Problem to work on:
Transcribe the entries below without changing a word, and omit every picture.

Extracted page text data
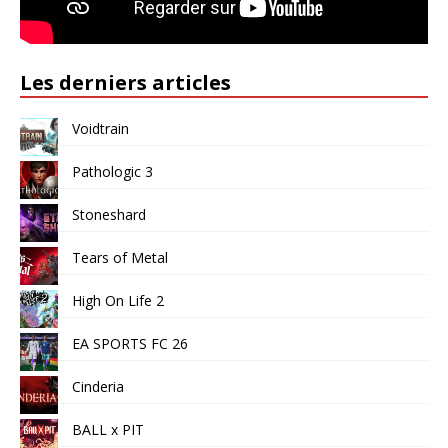
Les derniers articles
Voidtrain
Pathologic 3
Stoneshard
Tears of Metal
High On Life 2
EA SPORTS FC 26
Cinderia
BALL x PIT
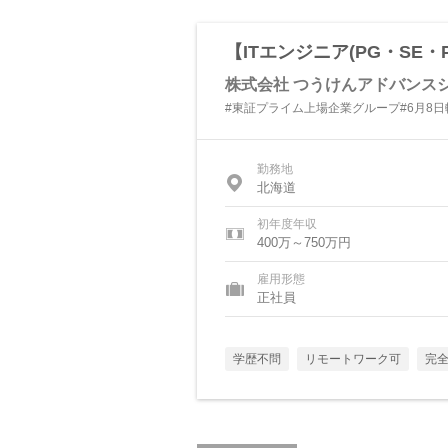
【ITエンジニア(PG・SE
株式会社 つうけんアドバンス
#東証プライム上場企業グループ#6月8
勤務地
北海道
初年度年収
400万～750万円
雇用形態
正社員
学歴不問
リモートワーク可
完全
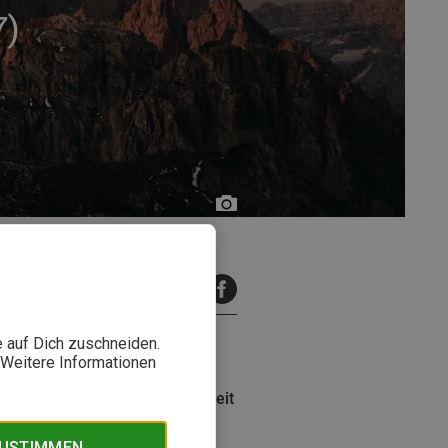
7)
Foto:
DAV
Sektion
Bremen/Johann
inuten Lesezeit
C.
Faust
e auf Dich zuschneiden.
. Weitere Informationen
ck? In dieser Folge des Bergzeit
g gelingt und was Du dabei
ZUSTIMMEN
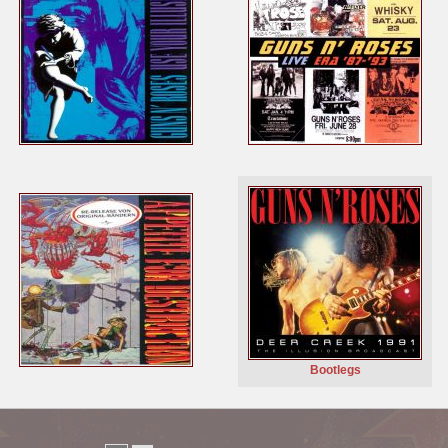
Bootlegs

Exercise result:
Les derniers articles
Voidtrain
Pathologic 3
Stoneshard
Tears of Metal
High On Life 2
EA SPORTS FC 26
Cinderia
BALL x PIT
【ITエンジニア(PG・SE
株式会社 つうけんアドバンス
#東証プライム上場企業グループ#6月8
勤務地
北海道
初年度年収
400万～750万円
雇用形態
正社員
学歴不問
リモートワーク可
完全
7)
Foto:
DAV
Sektion
Bremen/Johann
inuten Lesezeit
C.
Faust
e auf Dich zuschneiden.
. Weitere Informationen
ck? In dieser Folge des Bergzeit
g gelingt und was Du dabei
ZUSTIMMEN
Bootlegs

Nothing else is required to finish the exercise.